D’autres bases de discussion et d’actions communes sont possibles dans les domaines économiques et sociaux, comme ceux du contrôle des mouvements internationaux de capitaux, la réforme de la fiscalité en vue de l’efficacité économique et sociale, une utilisation nouvelle du crédit, à l’échelle de la planète, l’aide aux PME, le progrès social avec l’éducation comme pivot de l’égalité de chances, l’action pour la santé, le logement, la sécurité sociale, l’amélioration de la situation de l’enfance, la lutte contre les discriminations féminines auxquels il faut ajouter la gravité des problèmes liés à la délinquance, à l’insécurité et au narco-trafic.

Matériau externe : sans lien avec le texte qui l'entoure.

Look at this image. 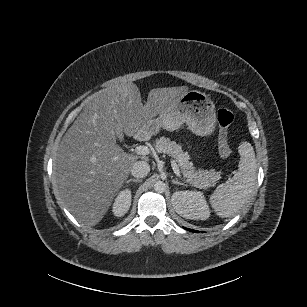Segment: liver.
Here are the masks:
<instances>
[{
  "mask_svg": "<svg viewBox=\"0 0 307 307\" xmlns=\"http://www.w3.org/2000/svg\"><path fill=\"white\" fill-rule=\"evenodd\" d=\"M188 89H152L144 105L133 82L104 88L89 97L65 133L54 163L56 198L78 221L95 226L102 220L138 159L116 144L115 130L134 136L153 117L176 107Z\"/></svg>",
  "mask_w": 307,
  "mask_h": 307,
  "instance_id": "6515ba94",
  "label": "liver"
}]
</instances>
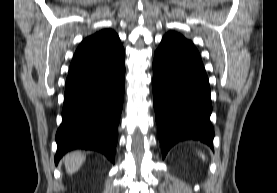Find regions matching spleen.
Returning a JSON list of instances; mask_svg holds the SVG:
<instances>
[{"label": "spleen", "instance_id": "1", "mask_svg": "<svg viewBox=\"0 0 277 193\" xmlns=\"http://www.w3.org/2000/svg\"><path fill=\"white\" fill-rule=\"evenodd\" d=\"M200 156L202 157L203 160H205V155L200 153Z\"/></svg>", "mask_w": 277, "mask_h": 193}]
</instances>
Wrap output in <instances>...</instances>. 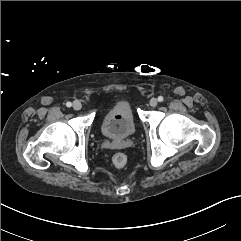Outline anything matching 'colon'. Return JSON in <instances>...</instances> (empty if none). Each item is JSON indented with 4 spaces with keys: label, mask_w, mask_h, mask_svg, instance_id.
Returning a JSON list of instances; mask_svg holds the SVG:
<instances>
[{
    "label": "colon",
    "mask_w": 241,
    "mask_h": 241,
    "mask_svg": "<svg viewBox=\"0 0 241 241\" xmlns=\"http://www.w3.org/2000/svg\"><path fill=\"white\" fill-rule=\"evenodd\" d=\"M127 161V156L124 153L119 152L113 156V164L118 168L124 167Z\"/></svg>",
    "instance_id": "obj_1"
}]
</instances>
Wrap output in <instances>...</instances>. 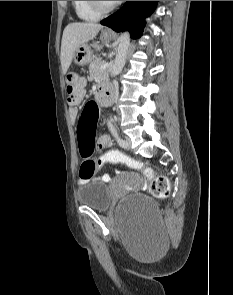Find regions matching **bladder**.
I'll use <instances>...</instances> for the list:
<instances>
[{
  "label": "bladder",
  "instance_id": "bladder-1",
  "mask_svg": "<svg viewBox=\"0 0 233 295\" xmlns=\"http://www.w3.org/2000/svg\"><path fill=\"white\" fill-rule=\"evenodd\" d=\"M78 202L96 211H106L111 204V193L108 186L101 181H89L77 189ZM119 210L124 214L138 213L147 220L158 218L155 201L145 195H131L124 198Z\"/></svg>",
  "mask_w": 233,
  "mask_h": 295
}]
</instances>
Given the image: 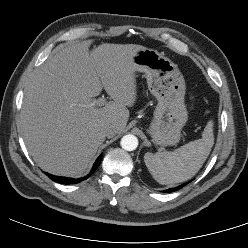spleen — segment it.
Listing matches in <instances>:
<instances>
[{"instance_id":"1","label":"spleen","mask_w":248,"mask_h":248,"mask_svg":"<svg viewBox=\"0 0 248 248\" xmlns=\"http://www.w3.org/2000/svg\"><path fill=\"white\" fill-rule=\"evenodd\" d=\"M213 121H209L202 138L191 141L173 152L146 153L144 162L160 184L181 183L191 179L202 167L214 144Z\"/></svg>"}]
</instances>
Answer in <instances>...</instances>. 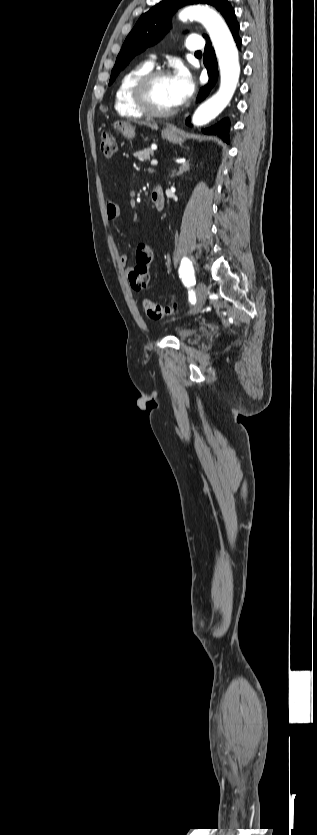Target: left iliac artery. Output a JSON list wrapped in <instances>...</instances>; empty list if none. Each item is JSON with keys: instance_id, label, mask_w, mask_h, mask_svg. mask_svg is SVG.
Returning a JSON list of instances; mask_svg holds the SVG:
<instances>
[{"instance_id": "left-iliac-artery-1", "label": "left iliac artery", "mask_w": 317, "mask_h": 835, "mask_svg": "<svg viewBox=\"0 0 317 835\" xmlns=\"http://www.w3.org/2000/svg\"><path fill=\"white\" fill-rule=\"evenodd\" d=\"M179 276L186 286L195 285L196 280L194 276L193 266L191 261L187 257L182 258L181 265L179 268Z\"/></svg>"}]
</instances>
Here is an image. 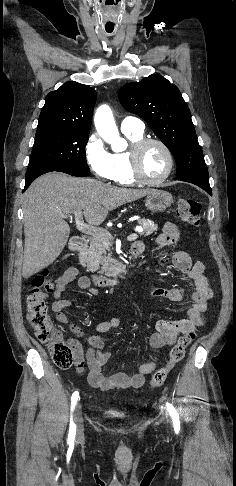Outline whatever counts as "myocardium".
<instances>
[{"mask_svg": "<svg viewBox=\"0 0 236 486\" xmlns=\"http://www.w3.org/2000/svg\"><path fill=\"white\" fill-rule=\"evenodd\" d=\"M150 144H156L162 148L167 158V169L165 173L158 179L151 180L144 176L141 168V156L144 149ZM130 168L133 178L137 183H141L148 186H157L165 182L174 169V156L170 148L161 140L156 138H142L141 140L133 143L129 150Z\"/></svg>", "mask_w": 236, "mask_h": 486, "instance_id": "f54148a6", "label": "myocardium"}]
</instances>
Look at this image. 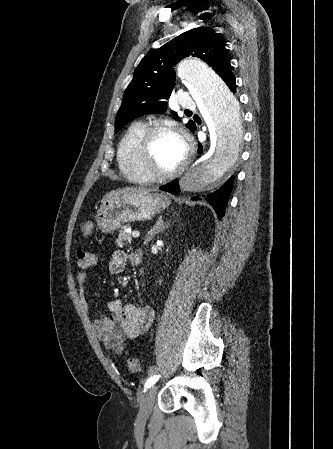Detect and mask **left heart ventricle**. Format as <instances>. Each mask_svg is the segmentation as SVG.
<instances>
[{"mask_svg":"<svg viewBox=\"0 0 333 449\" xmlns=\"http://www.w3.org/2000/svg\"><path fill=\"white\" fill-rule=\"evenodd\" d=\"M185 156V147L181 139L170 132L156 135L152 146L151 165L159 172L175 169Z\"/></svg>","mask_w":333,"mask_h":449,"instance_id":"b2bd125f","label":"left heart ventricle"}]
</instances>
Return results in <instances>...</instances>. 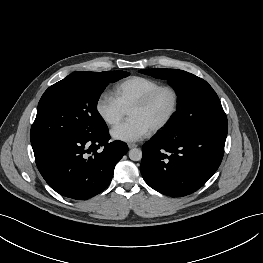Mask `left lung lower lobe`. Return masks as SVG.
<instances>
[{"label":"left lung lower lobe","mask_w":263,"mask_h":263,"mask_svg":"<svg viewBox=\"0 0 263 263\" xmlns=\"http://www.w3.org/2000/svg\"><path fill=\"white\" fill-rule=\"evenodd\" d=\"M227 131V126L184 134L161 131L143 145V179L164 195L181 197L195 192L218 169Z\"/></svg>","instance_id":"obj_1"}]
</instances>
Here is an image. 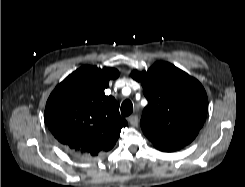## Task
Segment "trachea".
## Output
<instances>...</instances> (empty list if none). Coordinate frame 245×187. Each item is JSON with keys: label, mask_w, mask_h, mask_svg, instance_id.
<instances>
[{"label": "trachea", "mask_w": 245, "mask_h": 187, "mask_svg": "<svg viewBox=\"0 0 245 187\" xmlns=\"http://www.w3.org/2000/svg\"><path fill=\"white\" fill-rule=\"evenodd\" d=\"M133 111V104L130 100H125L121 105V114L126 117L129 116Z\"/></svg>", "instance_id": "1"}]
</instances>
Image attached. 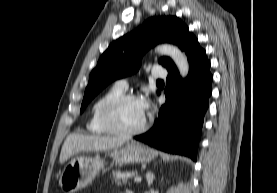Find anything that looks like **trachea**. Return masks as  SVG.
<instances>
[{"label":"trachea","mask_w":277,"mask_h":193,"mask_svg":"<svg viewBox=\"0 0 277 193\" xmlns=\"http://www.w3.org/2000/svg\"><path fill=\"white\" fill-rule=\"evenodd\" d=\"M157 82H158V83H163V81H162V80H158Z\"/></svg>","instance_id":"trachea-1"}]
</instances>
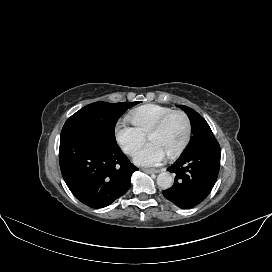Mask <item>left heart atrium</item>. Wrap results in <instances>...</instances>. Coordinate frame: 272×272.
<instances>
[{
	"mask_svg": "<svg viewBox=\"0 0 272 272\" xmlns=\"http://www.w3.org/2000/svg\"><path fill=\"white\" fill-rule=\"evenodd\" d=\"M165 156L164 151L155 142L150 141L136 153L134 161L141 166H156Z\"/></svg>",
	"mask_w": 272,
	"mask_h": 272,
	"instance_id": "1",
	"label": "left heart atrium"
}]
</instances>
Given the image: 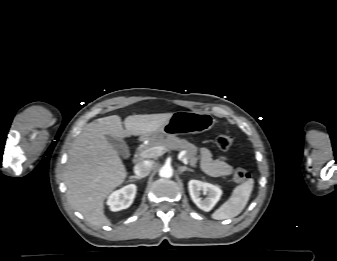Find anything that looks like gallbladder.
Here are the masks:
<instances>
[{"instance_id": "bac80fb5", "label": "gallbladder", "mask_w": 337, "mask_h": 261, "mask_svg": "<svg viewBox=\"0 0 337 261\" xmlns=\"http://www.w3.org/2000/svg\"><path fill=\"white\" fill-rule=\"evenodd\" d=\"M106 139L122 157L126 158L129 156V148L123 140L111 136H106Z\"/></svg>"}]
</instances>
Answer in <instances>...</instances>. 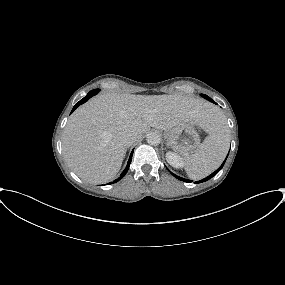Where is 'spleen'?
<instances>
[{
	"mask_svg": "<svg viewBox=\"0 0 285 285\" xmlns=\"http://www.w3.org/2000/svg\"><path fill=\"white\" fill-rule=\"evenodd\" d=\"M230 134L224 116L219 112L216 125L194 154L184 157V169L193 179H202L215 171L226 157Z\"/></svg>",
	"mask_w": 285,
	"mask_h": 285,
	"instance_id": "3e777b00",
	"label": "spleen"
}]
</instances>
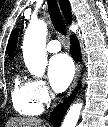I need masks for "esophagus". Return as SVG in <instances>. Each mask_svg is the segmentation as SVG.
<instances>
[{
  "label": "esophagus",
  "instance_id": "34e87169",
  "mask_svg": "<svg viewBox=\"0 0 108 127\" xmlns=\"http://www.w3.org/2000/svg\"><path fill=\"white\" fill-rule=\"evenodd\" d=\"M80 69H81V66H80V64H78V66H77L76 79H75V81H74V83L72 85V89L71 90H73V88L76 86V81L78 80V78L80 76ZM70 93H71V91L69 92V95H70Z\"/></svg>",
  "mask_w": 108,
  "mask_h": 127
}]
</instances>
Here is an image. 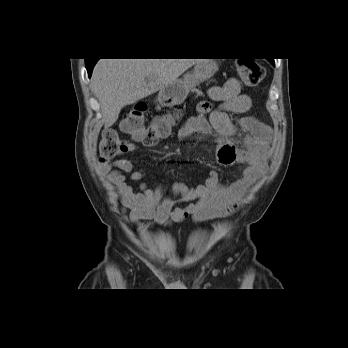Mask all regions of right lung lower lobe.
<instances>
[{"label":"right lung lower lobe","mask_w":348,"mask_h":348,"mask_svg":"<svg viewBox=\"0 0 348 348\" xmlns=\"http://www.w3.org/2000/svg\"><path fill=\"white\" fill-rule=\"evenodd\" d=\"M96 61H97V59H93V60L85 59L86 68H87L89 77L91 76L92 69H93V66L95 65Z\"/></svg>","instance_id":"1"}]
</instances>
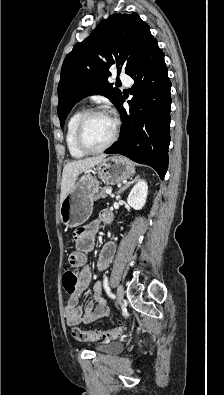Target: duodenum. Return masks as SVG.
<instances>
[{
	"mask_svg": "<svg viewBox=\"0 0 224 395\" xmlns=\"http://www.w3.org/2000/svg\"><path fill=\"white\" fill-rule=\"evenodd\" d=\"M111 213L110 212H106V214H105V217H104V219H105V222H107L110 218H111Z\"/></svg>",
	"mask_w": 224,
	"mask_h": 395,
	"instance_id": "410a0bca",
	"label": "duodenum"
}]
</instances>
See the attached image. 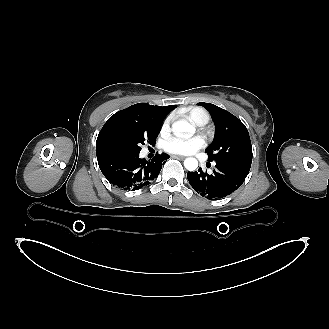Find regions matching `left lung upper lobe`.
Here are the masks:
<instances>
[{"label":"left lung upper lobe","instance_id":"left-lung-upper-lobe-1","mask_svg":"<svg viewBox=\"0 0 329 329\" xmlns=\"http://www.w3.org/2000/svg\"><path fill=\"white\" fill-rule=\"evenodd\" d=\"M211 114L216 127L212 144L205 150L208 160L228 164L249 172L252 145L245 125L230 112L210 103L200 102Z\"/></svg>","mask_w":329,"mask_h":329}]
</instances>
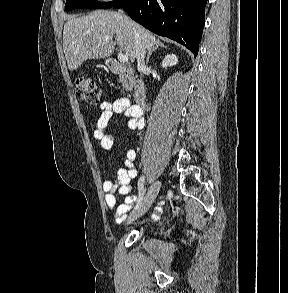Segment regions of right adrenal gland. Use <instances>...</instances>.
<instances>
[{
  "label": "right adrenal gland",
  "instance_id": "obj_1",
  "mask_svg": "<svg viewBox=\"0 0 288 293\" xmlns=\"http://www.w3.org/2000/svg\"><path fill=\"white\" fill-rule=\"evenodd\" d=\"M159 47H161V48H166L167 46H165L163 43H161V42H158L157 43V47L155 48V49H153L152 51H149L148 52V54H147V57H146V63L148 64V62H149V59H150V56L152 55V52L153 51H155L157 48H159Z\"/></svg>",
  "mask_w": 288,
  "mask_h": 293
}]
</instances>
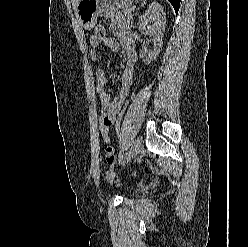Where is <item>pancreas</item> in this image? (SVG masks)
<instances>
[{
	"mask_svg": "<svg viewBox=\"0 0 248 247\" xmlns=\"http://www.w3.org/2000/svg\"><path fill=\"white\" fill-rule=\"evenodd\" d=\"M132 23V15L129 10H126L124 13L117 12L111 16V26L112 28H121L129 29Z\"/></svg>",
	"mask_w": 248,
	"mask_h": 247,
	"instance_id": "cf45deb5",
	"label": "pancreas"
}]
</instances>
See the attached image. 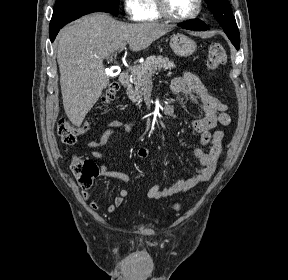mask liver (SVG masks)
<instances>
[{"label": "liver", "mask_w": 288, "mask_h": 280, "mask_svg": "<svg viewBox=\"0 0 288 280\" xmlns=\"http://www.w3.org/2000/svg\"><path fill=\"white\" fill-rule=\"evenodd\" d=\"M171 30L158 23H124L106 13H93L59 33L57 61L64 110L80 126L102 91L109 85L103 60L123 44L132 51L149 47Z\"/></svg>", "instance_id": "liver-1"}]
</instances>
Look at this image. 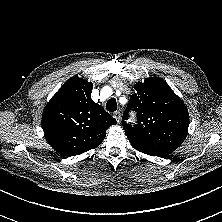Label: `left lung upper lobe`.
<instances>
[{"label": "left lung upper lobe", "instance_id": "1", "mask_svg": "<svg viewBox=\"0 0 222 222\" xmlns=\"http://www.w3.org/2000/svg\"><path fill=\"white\" fill-rule=\"evenodd\" d=\"M122 117V125L131 145L150 148L177 149L185 140L189 126L188 110L168 84L159 77H151L135 85ZM137 112V124L131 125L129 111Z\"/></svg>", "mask_w": 222, "mask_h": 222}]
</instances>
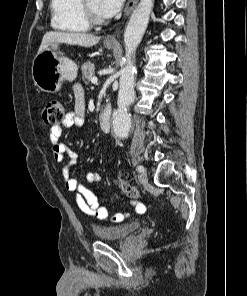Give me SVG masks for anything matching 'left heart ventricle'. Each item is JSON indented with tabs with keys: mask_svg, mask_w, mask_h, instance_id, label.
<instances>
[{
	"mask_svg": "<svg viewBox=\"0 0 247 296\" xmlns=\"http://www.w3.org/2000/svg\"><path fill=\"white\" fill-rule=\"evenodd\" d=\"M88 4L91 7V9L100 16L98 12V5H99V0H88Z\"/></svg>",
	"mask_w": 247,
	"mask_h": 296,
	"instance_id": "obj_1",
	"label": "left heart ventricle"
}]
</instances>
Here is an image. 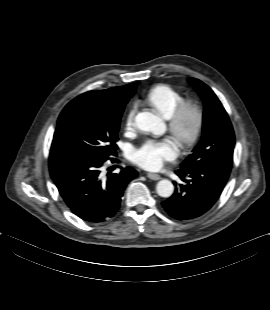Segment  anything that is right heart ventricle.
Listing matches in <instances>:
<instances>
[{"label":"right heart ventricle","instance_id":"obj_1","mask_svg":"<svg viewBox=\"0 0 270 310\" xmlns=\"http://www.w3.org/2000/svg\"><path fill=\"white\" fill-rule=\"evenodd\" d=\"M146 100L165 118H169L184 102L183 96L177 90L164 84L153 87L147 93Z\"/></svg>","mask_w":270,"mask_h":310}]
</instances>
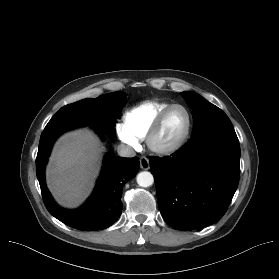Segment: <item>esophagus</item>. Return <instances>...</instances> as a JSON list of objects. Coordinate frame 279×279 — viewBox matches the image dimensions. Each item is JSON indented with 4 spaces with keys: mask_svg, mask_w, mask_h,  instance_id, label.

Un autre important point commun concerne la démocratie, au sens de la démocratie participative. Des expériences de ce type sont en cours dans de grandes villes dirigées par des forces de gauche, notamment à Porto Allegre au Brésil ou à Montévidéo en Uruguay et dans plusieurs arrondissements de Mexico. Ainsi, un immense champ d’échanges, d’expériences, de réflexions et d’actions existe entre le forum et les forces progressistes européennes.

La démocratie est essentielle pour tout projet alternatif

Leur conception même de la transformation sociale partant de la démocratie mérite d’être connue : « la révolution est notre but, elle suppose une transformation profonde de la société par la démocratie essentielle à tout projet alternatif », peut-on lire dans l’un des textes.

Ces orientations seront encore approfondies par des séances de travail du Forum pour l’élaboration d’un projet alternatif au système néo-libéral. D’ores et déjà, le Manifeste de Mexico indique : « Nous proposons de construire, en respectant notre compromis d’unité, dans le respect de nos diversités, un projet de sauvetage, de réorientation en socialisant les espaces productifs, en renforçant l’industrie, l’agriculture et la productivité nationale, approfondissant et élargissant socialement la démocratie, réformant le rôle de l’Etat, garantissant les droits de l’Homme, respectant l’environnement, intégrant l’égalité et l’équité des sexes, reconnaissant l’identité et les droits des peuples indiens, élevant la qualité de vie de nos populations et impulsant une véritable intégration de nos peuples. »

Lieu de résistance contre la globalisation néo-libérale

Cette réunion des diverses forces progressistes latino-américaines, riche de leurs différences et de leurs expériences, est d’une grande originalité, sans équivalent dans le monde. Ce VIIIe Forum de Sao-Paulo a confirmé son rôle de lieu de résistance à « la globalisation néo-libérale, lieu de rencontre pluraliste et d’actions solidaires, pour mettre en échec les prétentions des USA, lieu d’élaboration et d’initiatives citoyennes pour des alternatives progressistes ». Beaucoup de nos pratiques et de nos réflexions, en France et en Europe, rejoignent celles du Forum de Sao-Paulo. Elles montrent qu’à partir de la spécificité des situations, beaucoup de réflexions et d’actions communes sont possibles et sûrement nécessaires de part et d’autre de ces deux continents séparés par l’Atlantique.

* Membre du Comité national du PCF.

** Collaboratrice du Comité national.

1. Il a eu lieu à Mexico, en octobre 1998.